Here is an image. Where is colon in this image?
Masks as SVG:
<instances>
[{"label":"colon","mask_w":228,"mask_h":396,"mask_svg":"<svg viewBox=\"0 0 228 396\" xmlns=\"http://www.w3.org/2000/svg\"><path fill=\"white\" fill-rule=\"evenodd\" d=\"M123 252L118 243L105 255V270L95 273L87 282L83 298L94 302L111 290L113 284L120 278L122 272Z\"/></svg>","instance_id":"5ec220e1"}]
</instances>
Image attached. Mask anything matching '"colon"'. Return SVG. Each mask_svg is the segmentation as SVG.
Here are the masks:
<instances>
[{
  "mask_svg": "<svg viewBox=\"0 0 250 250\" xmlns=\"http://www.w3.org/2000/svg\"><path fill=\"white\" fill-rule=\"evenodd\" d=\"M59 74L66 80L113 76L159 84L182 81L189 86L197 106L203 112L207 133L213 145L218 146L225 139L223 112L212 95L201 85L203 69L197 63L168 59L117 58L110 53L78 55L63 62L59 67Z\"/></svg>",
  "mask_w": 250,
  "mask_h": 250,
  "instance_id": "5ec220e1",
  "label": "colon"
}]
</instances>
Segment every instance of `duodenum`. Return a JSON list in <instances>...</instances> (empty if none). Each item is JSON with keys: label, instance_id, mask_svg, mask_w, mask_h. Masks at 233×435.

-----

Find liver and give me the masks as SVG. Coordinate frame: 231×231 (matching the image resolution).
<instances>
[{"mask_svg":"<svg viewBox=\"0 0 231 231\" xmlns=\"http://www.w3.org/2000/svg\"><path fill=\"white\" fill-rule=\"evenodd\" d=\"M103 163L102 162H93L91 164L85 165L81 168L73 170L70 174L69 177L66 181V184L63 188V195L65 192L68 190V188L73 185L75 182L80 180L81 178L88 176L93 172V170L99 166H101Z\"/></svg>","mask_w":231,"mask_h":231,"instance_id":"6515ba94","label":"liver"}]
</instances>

-----

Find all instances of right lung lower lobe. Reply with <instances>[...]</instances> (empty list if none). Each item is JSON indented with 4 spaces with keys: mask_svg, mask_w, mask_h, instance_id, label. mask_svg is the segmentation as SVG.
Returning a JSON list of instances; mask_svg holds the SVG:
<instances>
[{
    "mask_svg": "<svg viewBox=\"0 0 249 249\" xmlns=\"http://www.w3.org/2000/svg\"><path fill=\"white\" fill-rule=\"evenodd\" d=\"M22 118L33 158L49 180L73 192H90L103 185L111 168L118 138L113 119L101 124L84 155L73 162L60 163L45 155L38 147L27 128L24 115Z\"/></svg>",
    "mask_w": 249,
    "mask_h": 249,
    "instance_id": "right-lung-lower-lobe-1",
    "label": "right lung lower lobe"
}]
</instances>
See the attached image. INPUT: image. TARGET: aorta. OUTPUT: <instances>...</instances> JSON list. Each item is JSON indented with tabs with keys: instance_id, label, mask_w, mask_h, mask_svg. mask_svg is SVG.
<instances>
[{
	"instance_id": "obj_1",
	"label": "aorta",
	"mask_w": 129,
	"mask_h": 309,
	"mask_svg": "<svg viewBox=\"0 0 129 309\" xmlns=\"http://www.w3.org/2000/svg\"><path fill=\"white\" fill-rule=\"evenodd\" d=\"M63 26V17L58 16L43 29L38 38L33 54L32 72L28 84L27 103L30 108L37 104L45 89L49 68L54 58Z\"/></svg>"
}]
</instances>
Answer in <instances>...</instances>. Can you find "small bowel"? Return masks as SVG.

-----

▶ Work to complete
Nothing but the lines above from the one containing "Here is an image." through the one containing "Segment every instance" should appear in the answer, each repeated exactly.

▶ Response
Here is an image. Where is colon in this image?
Masks as SVG:
<instances>
[{"label":"colon","mask_w":228,"mask_h":396,"mask_svg":"<svg viewBox=\"0 0 228 396\" xmlns=\"http://www.w3.org/2000/svg\"><path fill=\"white\" fill-rule=\"evenodd\" d=\"M123 252L118 243L105 255V270L95 273L87 282L83 298L94 302L111 290L113 284L120 278L122 272Z\"/></svg>","instance_id":"5ec220e1"}]
</instances>
Image attached. Mask anything matching '"colon"'. Return SVG. Each mask_svg is the segmentation as SVG.
Here are the masks:
<instances>
[{
  "mask_svg": "<svg viewBox=\"0 0 250 250\" xmlns=\"http://www.w3.org/2000/svg\"><path fill=\"white\" fill-rule=\"evenodd\" d=\"M59 74L66 80L113 76L159 84L182 81L189 86L197 106L203 112L207 133L213 145L218 146L225 139L223 112L212 95L201 85L203 69L197 63L168 59L117 58L110 53L78 55L63 62L59 67Z\"/></svg>",
  "mask_w": 250,
  "mask_h": 250,
  "instance_id": "5ec220e1",
  "label": "colon"
}]
</instances>
Segment every instance of `duodenum`. Return a JSON list in <instances>...</instances> (empty if none). Each item is JSON with keys: label, instance_id, mask_svg, mask_w, mask_h. Masks at 233×435.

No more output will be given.